L'afefobia, detta anche aptofobia (dal greco: "apto", toccare, e "fobos", paura), è un tipo di fobia decisamente duro da affrontare. Chi ne soffre, infatti, prova repulsione, fastidio o addirittura dolore e paura quando si trova a sperimentare un contatto fisico. Queste sensazioni possono essere vissute se si riceve un tocco anche involontario, ma persino quando si è costretti a toccare qualcuno di propria iniziativa.
A volte questa fobia riguarda solo le persone del sesso opposto, a volte si estende a entrambi i sessi. In alcuni casi si accompagna all'agorafobia (paura degli spazi aperti e della folla) perché in certi contesti aumenta la possibilità di essere toccati.
Il fastidio dato dal contatto fisico può essere leggero (a questo stadio è piuttosto comune) oppure può sfociare in un disgusto intenso o in dolore psicosomatico (e in tal caso costituisce un grosso handicap).
Spesso l'afefobia viene scambiata per timidezza, ma nel caso in cui il disagio sia particolarmente forte la causa non è da ricercarsi in una naturale ritrosia, bensì in un trauma.
Cosa origina l'afefobia? Per la maggior parte delle persone, l'origine del problema è da ricercarsi in una carenza di affetto (che normalmente viene espresso tramite il contatto fisico) negli anni dell'infanzia, oppure in un trauma da aggressione sessuale. Come riportato dal sociologo canadese Michel Dorais, infatti, molti bambini vittime di violenza sessuale sviluppano afefobia, somatizzando in questo modo il loro trauma.
La fobia legata al contatto comporta essenzialmente un problema di fiducia. Si rifugge dal tocco dell'altro perché si teme che comporti sempre un'aggressione, la violazione del proprio spazio vitale e un'intrusione violenta nella propria sfera fisica.
Per questo è molto importante, per chi ha questa fobia, intraprendere un percorso interiore volto a recuperare la serenità persa, oltre al circondarsi di persone degne di fiducia dalle quali imparare ad accettare il contatto fisico, quantomai necessario per la sopravvivenza emotiva degli esseri umani.

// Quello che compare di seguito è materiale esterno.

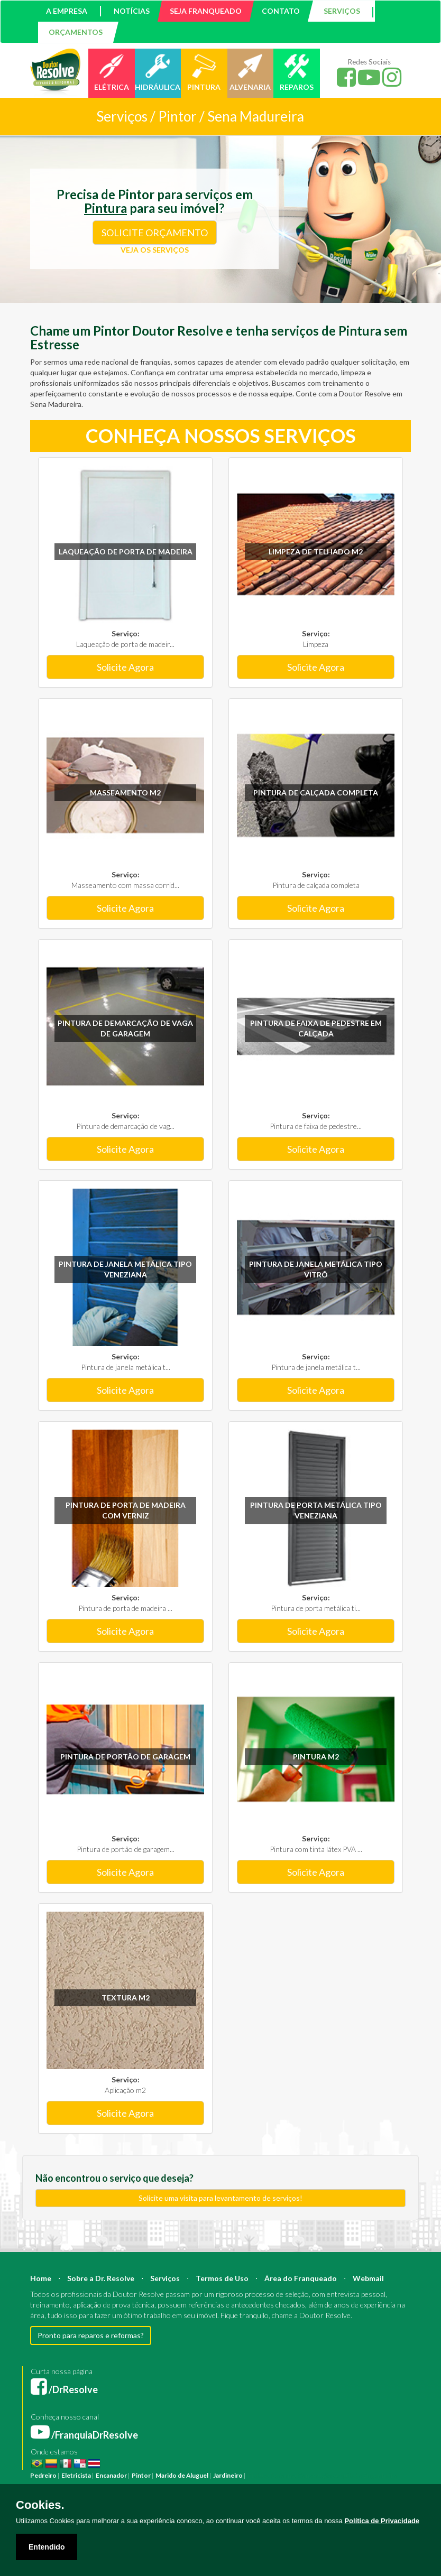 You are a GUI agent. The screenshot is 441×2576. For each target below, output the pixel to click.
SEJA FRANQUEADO (206, 10)
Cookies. (40, 2505)
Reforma (283, 2475)
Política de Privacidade (381, 2521)
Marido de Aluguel (181, 2475)
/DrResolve (64, 2389)
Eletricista (76, 2475)
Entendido (47, 2547)
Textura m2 (126, 1997)
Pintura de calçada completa (315, 792)
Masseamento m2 (125, 792)
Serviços (165, 2278)
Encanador (111, 2475)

Ognuno di noi stabilisce, nel suo privato, dei limiti al contatto da parte degli altri. Sono stati più volte studiati da sociologi e antropologi i livelli di accettazione del tocco altrui, declinati con infinite variabili tra cui la cultura di appartenenza, il grado di vicinanza emotiva, il genere di chi tocca e di chi è toccato: i casi sono innumerevoli e ognuno stabilisce le regole a modo suo. Avrete conosciuto anche voi persone estremamente "toccaccione", come si dice in gergo, e non sempre avrete apprezzato i loro slanci fisici. Eppure occorre ricordarsi che la questione è sempre dipendente dai livelli di fiducia reciproci, in un senso che è ben più alto del semplice contatto tra due corpi.

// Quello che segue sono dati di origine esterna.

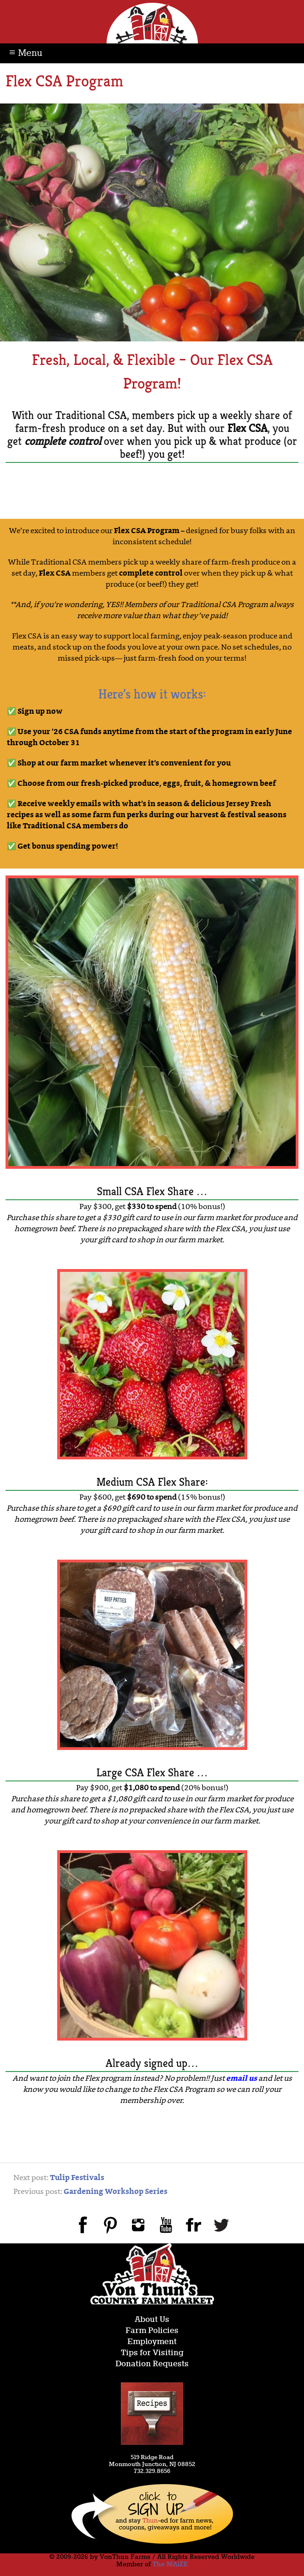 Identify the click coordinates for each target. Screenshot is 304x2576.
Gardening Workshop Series (115, 2192)
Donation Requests (152, 2364)
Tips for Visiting (152, 2353)
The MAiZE (170, 2564)
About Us (152, 2320)
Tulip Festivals (77, 2178)
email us (241, 2079)
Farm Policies (152, 2331)
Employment (152, 2342) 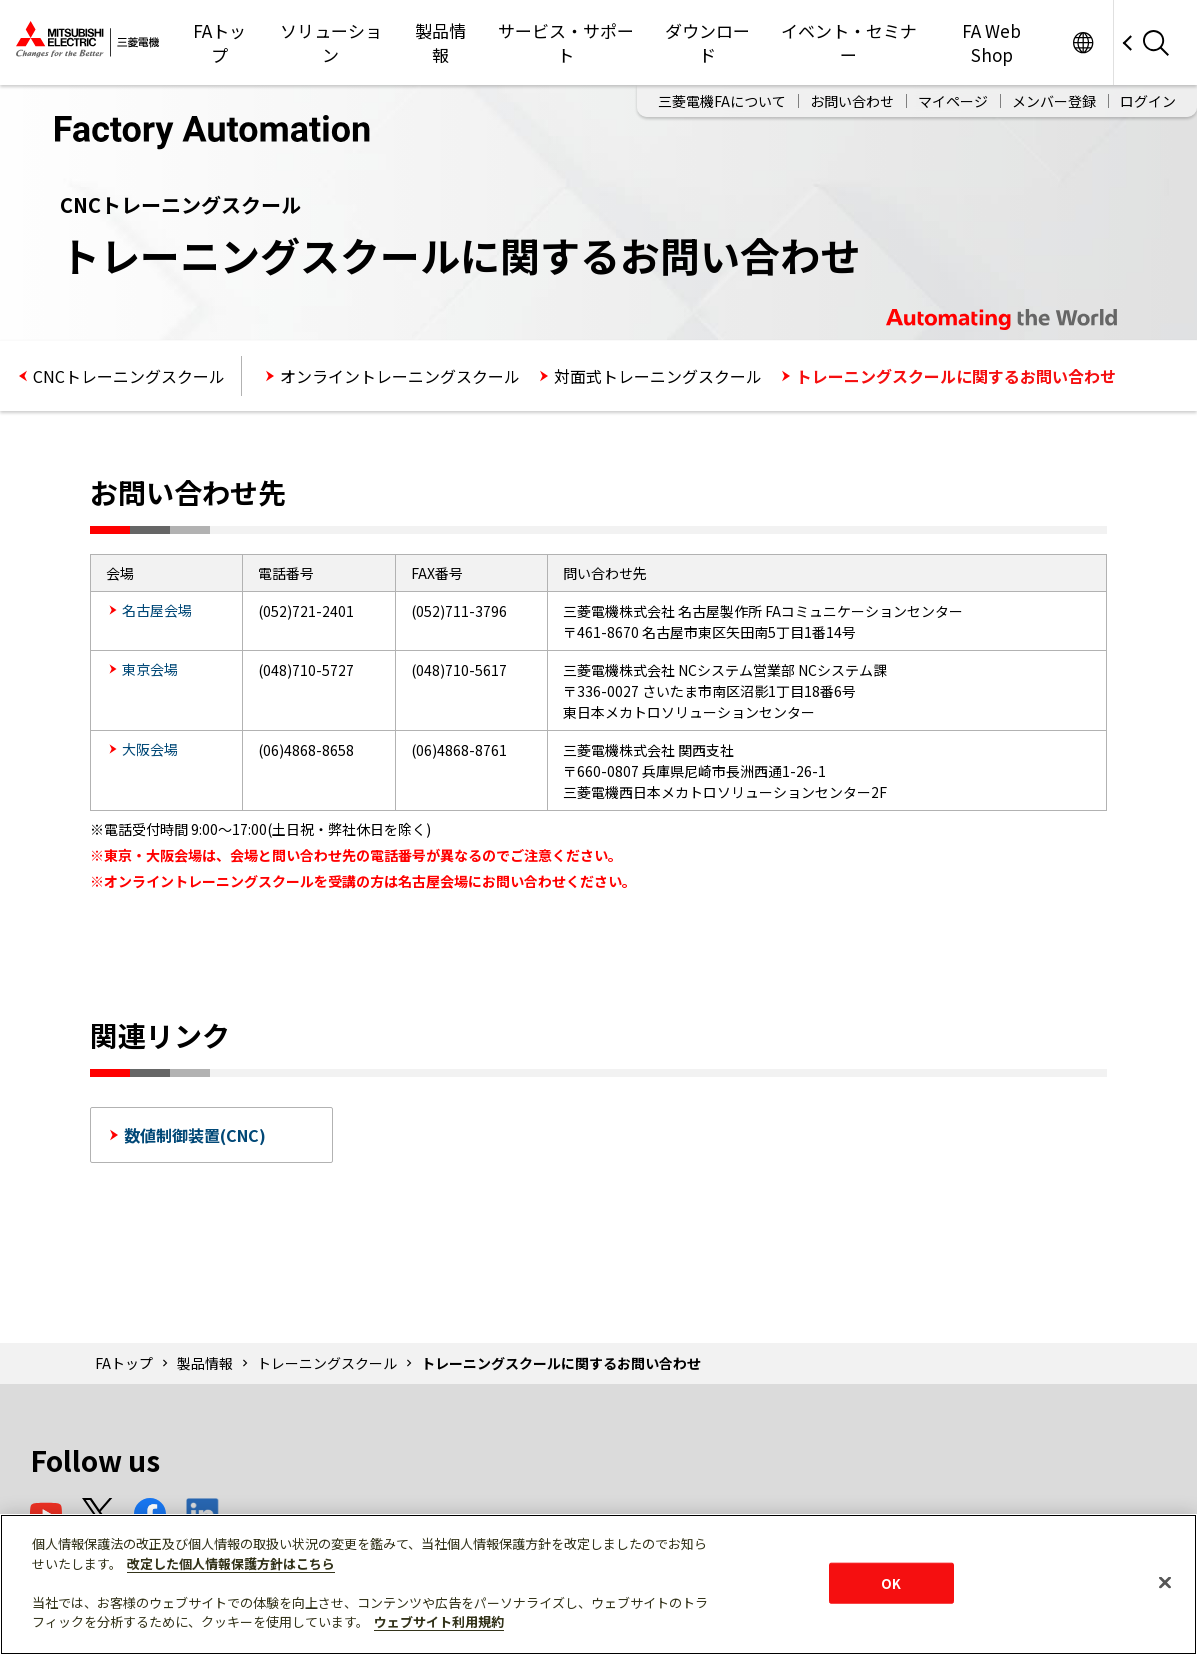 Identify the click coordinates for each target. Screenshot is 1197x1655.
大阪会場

Occorre quindi indagare la propensione al contatto di ciascuno di noi e riflettere su "cosa ci racconta": quanto ci fidiamo di chi abbiamo intorno? Quanto siamo disposti a lasciarci andare con il nostro partner? Quanto invadiamo fisicamente i nostri amici e conoscenti, e che cosa significa tutto questo all'interno della nostra rete sociale?